SAN FRANSISCO — Sowed Them to the Earth at Jessica Silverman Gallery is the Japanese artist Kei Imazu’s first solo present in america. The exhibition of 11 work and two sculptures is whimsical however poignant. The gathering is impressed primarily by the artist’s house in Indonesia and the nation’s native folklore in regards to the sacred delivery goddess Hainuwele. The exhibition brings two Asian mythologies right into a dialogue of the Earth’s generative nature, colonialism, and human affect on the setting. As an entire, this nuanced exhibition transcends its native context, addressing eco-feminism on a worldwide scale.
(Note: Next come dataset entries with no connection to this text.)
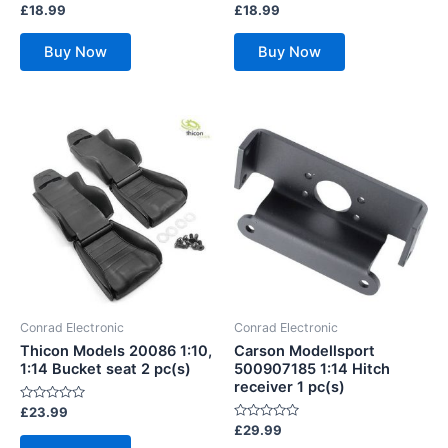
Rated
Rated
£
18.99
£
18.99
0
0
out
out
of
of
Buy Now
Buy Now
5
5
Conrad Electronic
Conrad Electronic
Thicon Models 20086 1:10,
Carson Modellsport
1:14 Bucket seat 2 pc(s)
500907185 1:14 Hitch
receiver 1 pc(s)
Rated
£
23.99
0
Rated
£
29.99
out
0
of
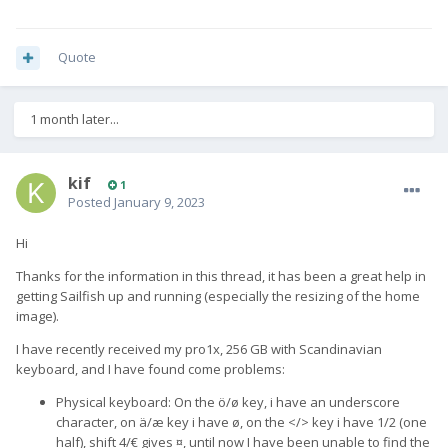
Quote
1 month later...
kif
1
Posted
January 9, 2023
Hi
Thanks for the information in this thread, it has been a great help in
getting Sailfish up and running (especially the resizing of the home
image).
I have recently received my pro1x, 256 GB with Scandinavian
keyboard, and I have found come problems:
Physical keyboard: On the ö/ø key, i have an underscore
character, on ä/æ key i have ø, on the </> key i have 1/2 (one
half), shift 4/€ gives ¤, until now I have been unable to find the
A crash course in Indonesian mythology is useful to understand this present. Historical Indonesian fable has it that root greens, bulbs, and different vegetation within the area resulted from the homicide of the goddess Hainuwele. Her stays have been buried in a pit, however elements of her physique have been later re-buried round varied villages. From these websites sprung life-giving vegetation, together with the Indonesian staple, tuber crops.
This narrative of the goddess’s life-giving however deceased physique unfolds within the exhibition’s centerpiece, the towering portray titled “Blossoming Organs” (all works from 2023). Within the piece, Imazu depicts a skeleton and a mass of hyper-realistic organs from which foliage, tubers, birds, human limbs, and animals emerge in sweeping brush strokes. The goddess’s loss of life, the viewer discerns, permits all varieties of life to flourish. The colourful and detailed work are all rendered and digitally collaged in 3D earlier than being transferred onto canvas. This course of provides the works a extremely reasonable impression, nearly deceiving the attention into believing they’re greater than oil work.
In the meantime, in “Curves of Time,” a parallel is drawn between the Hainuwele legend and an historical Japanese determine, the Jōmon Venus, who was equally revered for her means to yield crops. The toppled determine rests between orange and purple yams.
On this exhibition, historical lore additionally serves as a gateway to look at historical past and its function in seeding considerations of the present second. As an illustration, in “Inexperienced Veins / Falling Goddess,” Imazu launches a critique of colonialism and local weather destruction. The six-by-six-foot portray is a swirling fusion of wealthy vegetation and mammary glands. One could make out a barely sinister vein-like define of a human physique (representing colonialism) and thick, viscous-looking black traces (representing petroleum extraction).
In works reminiscent of “Shadows within the Footsteps of Ancestors” and “Aroma Map,” Imazu delves additional into themes of eco-colonialism. The latter depicts a sky-blue guide that echoes a colonial European voyaging journal noting the discoveries and virtues of Seram Island in Indonesia — together with shells, birds, vegetation, seeds, and organs — all of which spring (as soon as once more) from the life-giving goddess. The Dutch colonized this island within the seventeenth century, primarily for its spices, heralding a Golden Age within the Netherlands. The richness of the land repeatedly made it a goal of invasion.
On this intimate exhibition, Imazu explores themes reminiscent of historical myths, colonialism, local weather destruction, and the human affect on the Earth. Whereas rooted within the native context of Indonesia and Japan, her messages simply transcend the Pacific, inviting her viewers to have interaction in these vital conversations.
Sowed Them to the Earth continues at Jessica Silverman Gallery (621 Grant Avenue, San Francisco, California) by means of September 16. The exhibition was organized by the gallery.